CS50x : Week 3: Algorithms

In this week of CS50x we learned different Searching and Sorting Algorithms.

We started with two searching algorithms the Linear search and the Binary search.

In linear search we iterate through the data one element at a time using a loop and compare the current element with the element to find (say key). If we find the element we return it's position within the array. If we have iterated through the complete array and not found a match we simply return "Element not found".

Linear search has the simplest implementation, but it is only suitable for small data sizes as when dealing with large data sets the algorithm takes much longer to run.

We were thus introduced to the concept of running time or time complexity, the best case Ω (omega) i.e. lower bound, the worst case O (BigO) i.e. upper bound, and the average case Θ (theta) for the time required to execute the algorithm. These functions are evaluated based on the size of the problem v/s the time required

chart with: "size of problem" as x-axis; "time to solve" as y-axis; red, steep straight line from origin to top of graph close to yellow, less steep straight line from origin to top of graph both labeled "O(n)"; green, curved line that gets less and less steep from origin to right of graph labeled "O(log n)

img credit: CS50

Linear Search has a time complexity of O (n) as in the worst case we would need to iterate through every element of the array.

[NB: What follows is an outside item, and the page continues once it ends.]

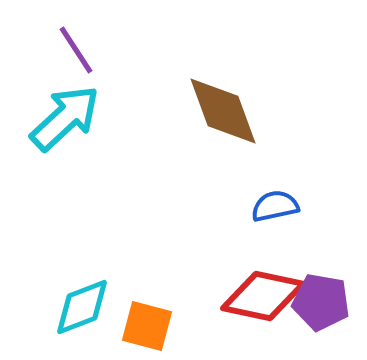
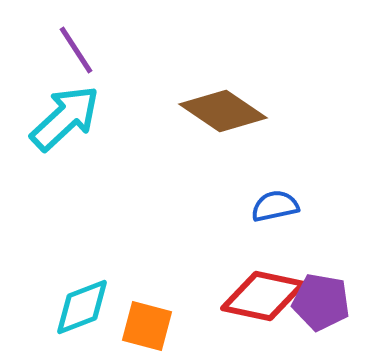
brown diamond: rotated 36 degrees counterclockwise
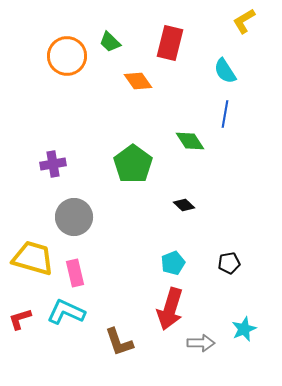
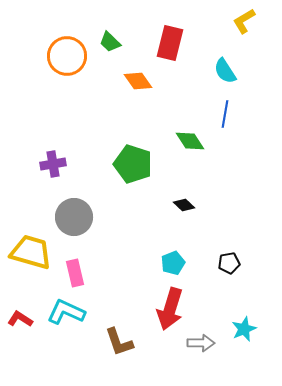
green pentagon: rotated 18 degrees counterclockwise
yellow trapezoid: moved 2 px left, 6 px up
red L-shape: rotated 50 degrees clockwise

In Binary search we recursively iterate through the array by finding the middle element and comparing it with the element to be found (key). To perform binary search on an array it's elements need to be sorted. We find the mid element by the arithmetic: mid = (low + high)/2 , where mid, low and high are index of middle first and last element of the array. If they are equal then the algorithms stops and returns the position of the element. If the key is greater than the mid element we consider the right part of the array by changing low = mid +1 and repeat the process, if the key is smaller than the miod element then we consider the left part of the array by high = mid - 1 and repeat this process until either we find the array or we run out of comparisions mathematically: low > high.

The time complexity of Binary Search is O (log n) or more precisely O (log2 n)because it would take exponenetially fewer steps in every iteration, specifically half the number of steps in every iteration. Thus Binary search is more efficient for a large data set.

Data Strucutres

We learned how to create user defined data structures in C using structs.

For example: to create a phonebook here is a data strucutre called person.

typedef struct
{
    string name;
    string number;
}
person;

Sorting Algorithms

Sorting the process of converting an unsorted list into a sorted list, i.e. in an ascending (or descending) order.

Selection Sort:

In Selection sort we go through every element in the array and choose the smallest element in the current iteration and swap it with the first element of the unsorted array, thus the smallest element in each iteration will get selected and sorted.

The time complexity of selection sort is: O (n^2)

Bubble Sort:

In Bubble sort we go through the array and compare every 2 adjacent elements and swapping them if the number with lower index is more than the one with higher index, such that in every iteration we move the highest number to the end of the array. Thus simulating a bubble that floats it's way to the surface, hence the name Bubble sort. As we sort the aray after every iteration we can skip the sorted end of the array and only focus on the unsorted part of the array.

Time complexity for Bubble sort is: Best case: Ω (n) and Worst case: O (n^2).

Merge Sort:

Recursion: It is a process where a function calls itself during it's execution. During recursion we must have a base case that allows the function to avoid infinite recursion where in the function to call itself infinitely. It is very useful to implement a loop without needing to use an iterative strucutre such as a for or while loop.

We can use recursion to implement the merge sort algorithm, the pesudocode for merge sort is:

If only one number
    Quit
Else
    Sort left half of number
    Sort right half of number
    Merge sorted halves

Thus in merge sort we recursively divide the array into smaller halves and end up with 2 elments which can then be compared and sorted and then when we merge the 2 halves we can make sure they are sorted. Thus with the help of recursion we can operate on a large data set efficiently.

Time complexity of merge sort is O (n log⁡ n) for the worst case, it is still Ω (n log⁡ n) for the best case as the algorithm must visit every element in the array, thus the time complexity of merge sort is Θ (n log⁡ n).

Problem Set:

In the problem set for this week there were 3 assignments:

  1. Sort: Different files and 3 program were provided and the task was to determine the sorting algorithms that were present in each program, it was challenging but using time complexities I could figure out the solution.

  2. Plurality: The task was to implement an election system in C where the candidate with the highest votes wins the election. It ivolved using structs to define a special structer and using different function to reach the solution.

  3. Runoff: The task was to implement a runoff election system in C using the knowledge gained until now. It was very challenging because the task was to implemnt 6 functions. The implementation of each function wasn't too difficult but the whole program was very overwhelming to understand and implement, but by focussing on one function at a time I managed to solve the problem and implement the required program. It was a fun and challenging journey!